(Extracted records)
= = = = =
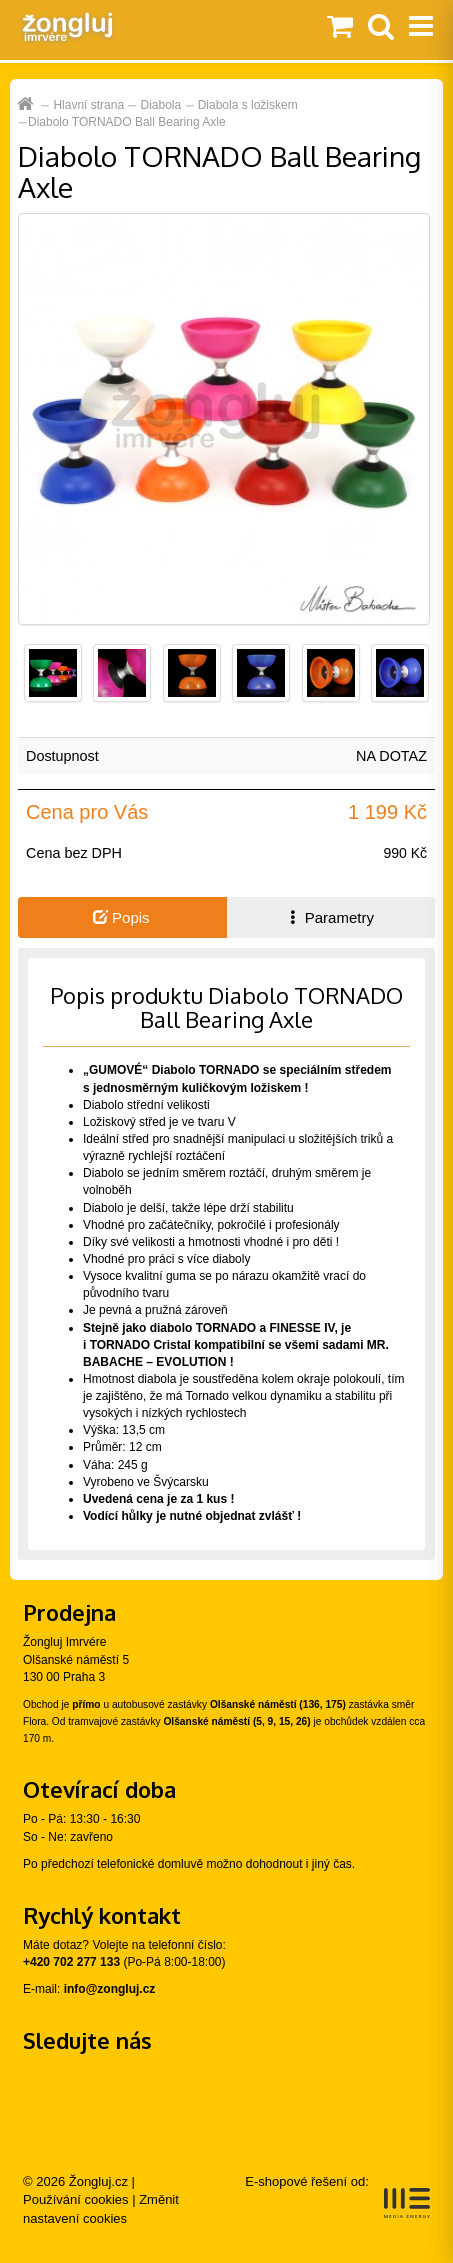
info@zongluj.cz (110, 1989)
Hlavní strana (88, 105)
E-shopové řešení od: (337, 2196)
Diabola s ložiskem (248, 105)
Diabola (161, 105)
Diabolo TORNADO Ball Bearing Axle (127, 122)
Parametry (330, 917)
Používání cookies (76, 2199)
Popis (121, 917)
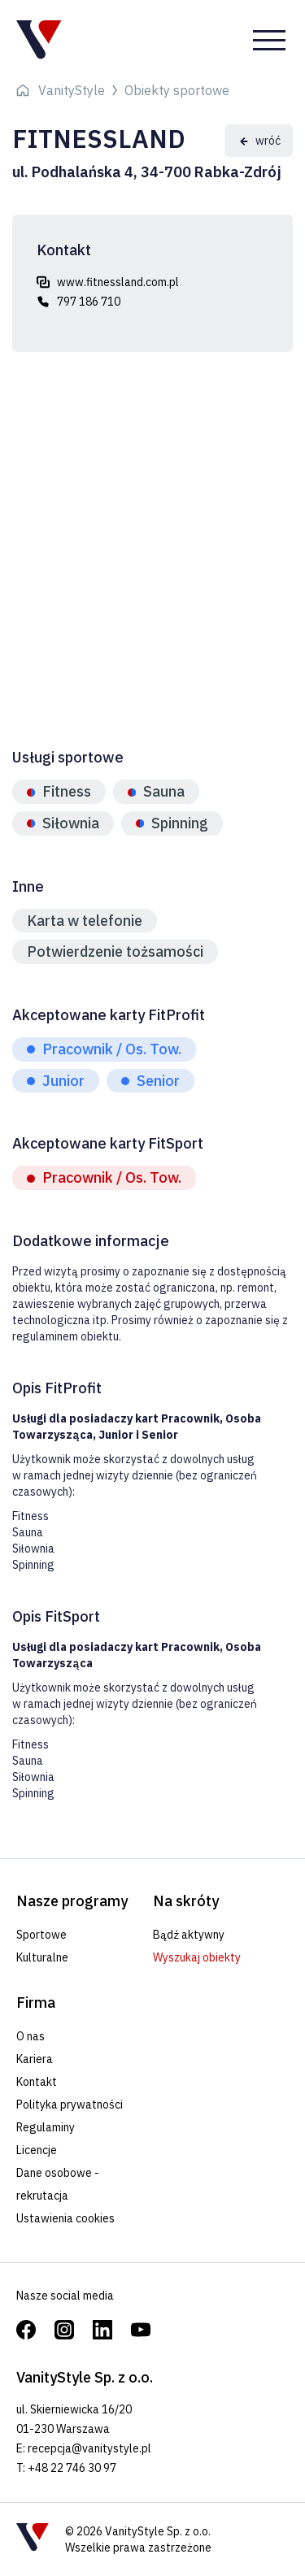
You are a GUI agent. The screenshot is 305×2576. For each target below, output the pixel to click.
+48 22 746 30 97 (72, 2468)
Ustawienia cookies (65, 2218)
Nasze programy (72, 1901)
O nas (30, 2036)
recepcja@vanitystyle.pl (89, 2448)
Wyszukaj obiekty (197, 1957)
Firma (35, 2002)
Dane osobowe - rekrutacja (57, 2184)
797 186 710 (88, 301)
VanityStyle (71, 90)
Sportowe (41, 1934)
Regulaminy (45, 2127)
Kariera (34, 2059)
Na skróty (186, 1901)
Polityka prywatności (69, 2104)
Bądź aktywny (188, 1934)
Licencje (36, 2150)
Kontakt (36, 2081)
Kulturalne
= = = = =
## TASK OBJECTIVE
Set down, exactly as they stand above, the lines starting with the line with "recepcja@vanitystyle.pl (89, 2448)" and going on through the line with "Na skróty (186, 1901)", and no others.

## RESULT OF THE TASK
recepcja@vanitystyle.pl (89, 2448)
Wyszukaj obiekty (197, 1957)
Firma (35, 2002)
Dane osobowe - rekrutacja (57, 2184)
797 186 710 (88, 301)
VanityStyle (71, 90)
Sportowe (41, 1934)
Regulaminy (45, 2127)
Kariera (34, 2059)
Na skróty (186, 1901)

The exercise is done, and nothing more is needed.